[Opening Data for processing section]

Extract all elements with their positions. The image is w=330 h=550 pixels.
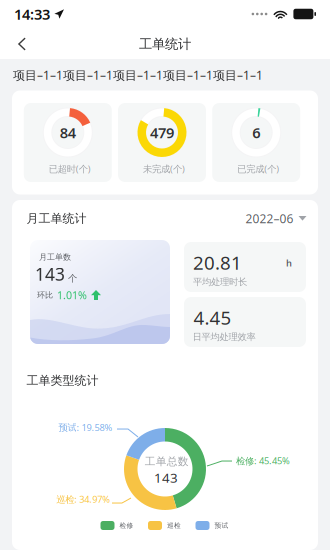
staticText: 143 [35,262,65,286]
staticText: 已超时(个) [49,163,91,175]
staticText: 日平均处理效率 [192,331,256,343]
staticText: 月工单统计 [26,211,86,226]
staticText: 14:33 [14,4,50,24]
staticText: 月工单数 [39,252,71,262]
staticText: 检修 [120,521,134,530]
staticText: 工单总数 [145,455,189,468]
staticText: 2022–06 [246,210,294,226]
staticText: 20.81 [193,250,242,275]
staticText: 巡检 [167,521,181,530]
staticText: 1.01% [57,288,87,302]
staticText: 84 [60,123,76,142]
button[interactable]: 2022–06 [240,206,312,231]
staticText: 项目–1–1项目–1–1项目–1–1项目–1–1项目–1–1 [13,67,263,83]
staticText: 工单统计 [139,36,191,52]
staticText: 已完成(个) [237,163,279,175]
staticText: 平均处理时长 [193,276,247,288]
staticText: 预试 [214,521,228,530]
staticText: 工单类型统计 [26,373,98,388]
staticText: 巡检: 34.97% [56,493,110,505]
staticText: 479 [150,123,174,142]
staticText: 检修: 45.45% [236,454,290,467]
staticText: 预试: 19.58% [58,421,112,434]
button[interactable]: Back [4,28,40,60]
staticText: 6 [252,123,260,142]
staticText: 环比 [37,290,53,300]
staticText: 143 [154,469,178,486]
staticText: 个 [68,272,77,284]
staticText: 未完成(个) [143,163,185,175]
staticText: h [286,257,292,269]
staticText: 4.45 [194,305,232,330]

[Closing Data for processing section]

## Exercise:
Every line in the records above with the string "interactable" in it should be shown.

## Task solution:
button[interactable]: 2022–06 [240,206,312,231]
button[interactable]: Back [4,28,40,60]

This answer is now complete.